RDFLib / rdflib

RDFLib is a Python library for working with RDF, a simple yet powerful language for representing information.
https://rdflib.readthedocs.org
BSD 3-Clause "New" or "Revised" License
2.18k stars 559 forks source link

Removal of specialized HTML literal handling? #2946

Open ashleysommer opened 1 month ago

ashleysommer commented 1 month ago

Possible easy solution for #2935 and #2945

The reason we forked html5lib to make html5lib-modern was because there is no new replacement for html5lib that provides the same XML-based HTML-tokenizing functionality that html5lib does. There's no alternative to move to.

Beautifulsoup4 is the logical replacement, but it includes html5lib in its dependency tree, so defeats the whole point.

But what if we just dropped that feature entirely? Why does RDFLib even want to be able to tokenize HTML Literals? The feature was added for a reason, but do we need to keep it?

Can we simply drop that feature, and treat HTML the same as any other string literal, and remove html5lib from our dependencies entirely?

floresbakker commented 1 month ago

I would say yes! It is difficult to understand what that library is doing and for what reason though.

At the moment I get for every HTML element that I am processing within RDFlib an error message that resembles something like this (example for Doctype node):

ile "C:\\Python\Python312\Lib\site-packages\html5lib\html5parser.py", line 247, in mainLoop new_token = phase.processDoctype(new_token) ^^^^^^^^^^^^^^^^^^^^^^^^^^^^^^^ File "C:\\Python\Python312\Lib\site-packages\html5lib\html5parser.py", line 417, in processDoctype self.parser.parseError("unexpected-doctype") File "C:\\Python\Python312\Lib\site-packages\html5lib\html5parser.py", line 322, in parseError raise ParseError(E[errorcode] % datavars) html5lib.html5parser.ParseError: Unexpected DOCTYPE. Ignored.

This seriously delays processing of any HTML document as every element has to undergo this treatment. I am trying to finish my work on the HTML vocabulary (see https://www.w3.org/community/htmlvoc/) and a proper open source based implementation of the HTML vocabulary using RDFlib/PyShacl is number one on my list for more than a year. Would be awesome if you could fix this permanently. From your post I gather that you also do not think there are any undesired effects of removing html5lib. I trust we can keep using the datatype rdf:HTML for html literals in our RDF/SPARQL?

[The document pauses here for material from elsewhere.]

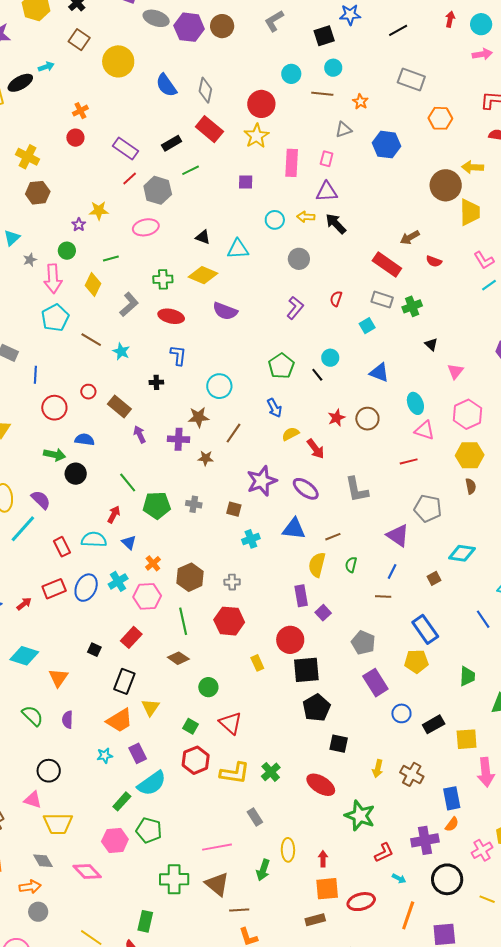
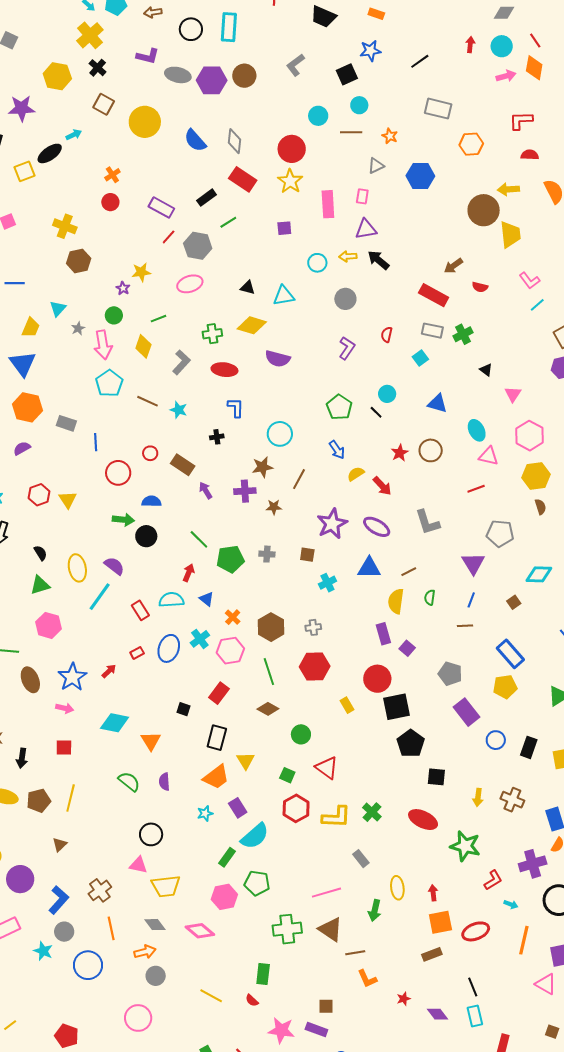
purple triangle: (398, 535) -> (473, 563), turned 30
red rectangle: (54, 589) -> (137, 653), size x0.6
black rectangle: (434, 724) -> (529, 747), turned -35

ashleysommer commented 1 month ago

@floresbakker Thanks for your input on this.

After a quick meeting with some other rdflib maintainers yesterday, this is the plan we came up with:

1) Take my six-less fork of html5lib (thats called html5lib-modern) that's causing these new packaging errors, rename it to html5rdf, change its module name from html5lib to html5rdf to avoid aliasing, bring it under the rdflib org umbrella. 2) change usages of html5lib in rdflib to use html5rdf 3) Make it an optional dependency again, gated behind the [html] extra. 4) Find the code paths that throw errors when a HTML Literal value is not a DOMFragment, and fix those so they work when html5rdf is not installed.

ashleysommer commented 1 month ago

I trust we can keep using the datatype rdf:HTML for html literals in our RDF/SPARQL?

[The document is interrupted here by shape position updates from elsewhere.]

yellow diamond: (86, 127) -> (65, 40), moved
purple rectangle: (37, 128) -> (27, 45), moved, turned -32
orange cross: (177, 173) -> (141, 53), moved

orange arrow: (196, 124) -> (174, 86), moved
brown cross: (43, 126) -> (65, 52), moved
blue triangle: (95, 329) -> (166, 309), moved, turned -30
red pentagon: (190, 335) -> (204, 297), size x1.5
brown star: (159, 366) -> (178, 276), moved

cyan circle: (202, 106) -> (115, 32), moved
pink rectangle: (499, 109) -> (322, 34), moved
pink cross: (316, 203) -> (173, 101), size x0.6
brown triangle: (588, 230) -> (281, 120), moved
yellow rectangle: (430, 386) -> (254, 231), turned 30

Yes, when html5rdf support is disabled, or even if we remove the feature entirely, then rdf:HTML literals will be simply treated as a typed string literal, like any other typed string literal.

floresbakker commented 4 weeks ago

@floresbakker Thanks for your input on this.

After a quick meeting with some other rdflib maintainers yesterday, this is the plan we came up with:

  1. Take my six-less fork of html5lib (thats called html5lib-modern) that's causing these new packaging errors, rename it to html5rdf, change its module name from html5lib to html5rdf to avoid aliasing, bring it under the rdflib org umbrella.
  2. change usages of html5lib in rdflib to use html5rdf
  3. Make it an optional dependency again, gated behind the [html] extra.
  4. Find the code paths that throw errors when a HTML Literal value is not a DOMFragment, and fix those so they work when html4rdf is not installed.

It seems that in this plan, html5 is not really deprecated but adopted into rdflib and fixed? For extra information: the error message that I reported above was already present in the original html5lib before you made the html5lib-modern. Perhaps this helps in understanding the cause. I trust the html4rdf reference is a typo and should be html5rdf?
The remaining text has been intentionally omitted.